Italic Title: | (see above) --> |
Shesher Kabita | |
Author: | Rabindranath Tagore |
Title Orig: | শেষের কবিতা[1] |
Translator: | Kripalini (1946) |
Country: | India |
Language: | Bengali |
Genre: | Novel |
Pub Date: | 1929 |
English Pub Date: | 1946 (first publication) |
Shesher Kabita (Bengali: শেষের কবিতা) is a novel by Rabindranath Tagore. The novel was serialised in 1928, from Bhadra to Choitro in the magazine Probashi, and was published in book form the following year. It has been translated into English as The Last Poem (translator Anandita Mukhopadhyay) and Farewell song (translator Radha Chakravarty).
The novel recounts the love story of Amit Ray living in Kolkata in the 1920s. Though he is a barrister educated at Oxford his main interest lies in literature. Never afraid to speak his mind, he is always ready to challenge society's pre-established knowledge and rules regarding literature, equal rights and so on. While vacationing in Shillong, he comes upon a governess named Labanya in a minor car accident. Amit's iconoclasm meets Labannya's sincere simplicity through a series of dialogues and poems that they write for each other.
The novel also contains a self-reference of significance in Bengali literature. By the late 1920s, more than a decade after his Nobel Prize, Tagore had become a towering presence in Bengal, and was facing criticism:
A younger group of writers were trying to escape from the penumbra of Rabindranath, often by tilting at him and his work. In 1928 he decided to call a meeting of writers at Jorasanko and hear them debate the issues.[2] Shortly after this meeting, while writing this novel, Tagore has Amit railing against a much revered poet, whose name turns out to be Rabi Thakur - Rabi is a common short form of Rabindranath, and Thakur is the original Bengali for Tagore. Amit remarks: "Poets must live for at most five years. ... Our severest complaint against Rabi Thakur is that like Wordsworth, he is illicitly staying alive."[3] These remarks aroused much mirth among the reading public, but the novel is also a serious attempt at demonstrating his versatility, at age 67.
Even the theme was novel - after building up their affair and obtaining the blessings of Labannya's employer Jogmayadevi (Labannya served as her daughter's governess but they shared a very close relationship and she was considered Labannya's real guardian), the lovers decide to marry other suitors, without the air of tragedy.

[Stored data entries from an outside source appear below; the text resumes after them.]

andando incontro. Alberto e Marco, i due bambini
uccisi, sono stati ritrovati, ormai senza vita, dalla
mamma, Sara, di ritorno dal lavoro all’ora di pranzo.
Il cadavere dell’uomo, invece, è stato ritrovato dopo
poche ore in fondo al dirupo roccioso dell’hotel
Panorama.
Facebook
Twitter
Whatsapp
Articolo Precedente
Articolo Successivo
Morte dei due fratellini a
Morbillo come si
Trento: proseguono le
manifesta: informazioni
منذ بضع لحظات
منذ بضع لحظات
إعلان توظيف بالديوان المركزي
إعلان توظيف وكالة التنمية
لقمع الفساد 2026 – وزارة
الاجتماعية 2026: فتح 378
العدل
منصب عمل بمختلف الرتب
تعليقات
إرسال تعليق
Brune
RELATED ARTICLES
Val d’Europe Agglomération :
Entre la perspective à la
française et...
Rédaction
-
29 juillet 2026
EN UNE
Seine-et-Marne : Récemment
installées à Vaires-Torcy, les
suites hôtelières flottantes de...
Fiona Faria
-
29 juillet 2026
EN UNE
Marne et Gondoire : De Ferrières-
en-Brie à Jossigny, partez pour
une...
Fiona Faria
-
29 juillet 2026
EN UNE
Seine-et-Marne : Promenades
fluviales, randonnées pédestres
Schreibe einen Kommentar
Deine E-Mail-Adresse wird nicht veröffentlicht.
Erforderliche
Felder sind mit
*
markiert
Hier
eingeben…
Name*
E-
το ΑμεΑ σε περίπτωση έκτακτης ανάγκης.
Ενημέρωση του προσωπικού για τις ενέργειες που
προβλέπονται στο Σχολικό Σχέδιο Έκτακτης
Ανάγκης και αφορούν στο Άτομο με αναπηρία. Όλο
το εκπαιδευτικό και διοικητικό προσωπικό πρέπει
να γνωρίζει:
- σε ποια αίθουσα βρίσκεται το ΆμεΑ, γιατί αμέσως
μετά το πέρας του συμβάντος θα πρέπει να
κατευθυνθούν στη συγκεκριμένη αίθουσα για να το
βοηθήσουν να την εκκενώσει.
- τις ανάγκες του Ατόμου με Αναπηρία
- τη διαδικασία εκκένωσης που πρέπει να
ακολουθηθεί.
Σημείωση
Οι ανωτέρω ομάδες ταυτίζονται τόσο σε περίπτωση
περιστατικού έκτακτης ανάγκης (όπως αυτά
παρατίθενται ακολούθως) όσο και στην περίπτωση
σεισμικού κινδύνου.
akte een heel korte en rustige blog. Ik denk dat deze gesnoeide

In the text, the reason appears to be that they feel that daily chores of living together will kill the purity of their romance:
Most barbarians equate marriage with the union, and look upon the real union thereafter with contempt.[4] ... ketakI and I - our love is like water in my kalsi (jug); I fill it each morning, and use it all day long. But Labannya's love is like a vast lake, not to be brought home, but into which my mind can immerse itself.[5]
However, this surface text is subject to many interpretations. Rabindranath biographer Krishna Kripalini, writes in the foreword of his translation of Shesher Kabita (Farewell my Friend, London 1946):
[Labannya] releases [Amit Ray] own submerged depth of sincerity, which he finds hard to adjust to... The struggle makes him a curiously pathetic figure... The tragedy is understood by the girl who releases him from his troth and disappears from his life.[6]
The poem "Nirjharini" from the book was later published as a separate poem in the collection of poems known as Mohua.
The 1981 Soviet-Russian film Could One Imagine? (Russian: Вам и не снилось…, romanized: ), also released as Love and Lies, contains a song called “Последняя поэма” (The last poem) that is partially based on a letter from Labannya. The author of the poem is Adelina Adalis.[7]
A film Shesher Kabita, adaptation of the book, was released in 2013. It was directed by Suman Mukhopadhyay and starred Konkona Sen Sharma as Labannya and Rahul Bose as Amit Ray.[8]
A full radio play of Shesher Kabita is available on YouTube. It was performed at the lawn of Sir. P.C. Mitter's heritage house on Elgin Road on 1 April 2012.[9]
Poem Of An Ending, a stage adaptation of Tagore's Shesher Kabita, was staged by Theatreworms Productions, New Delhi (Directed by Kaushik Bose & Durba Ghose) at Panna Bharat Ram Theatre Festival, on 27 December 2018.[10]
Shesher Golpo an extension of the novel was released in July 2019. The film directed by Jiit Chakraborty, had Soumitra Chatterjee as 'Amit Ray' and Mamata Shankar as 'Labanya'.[11]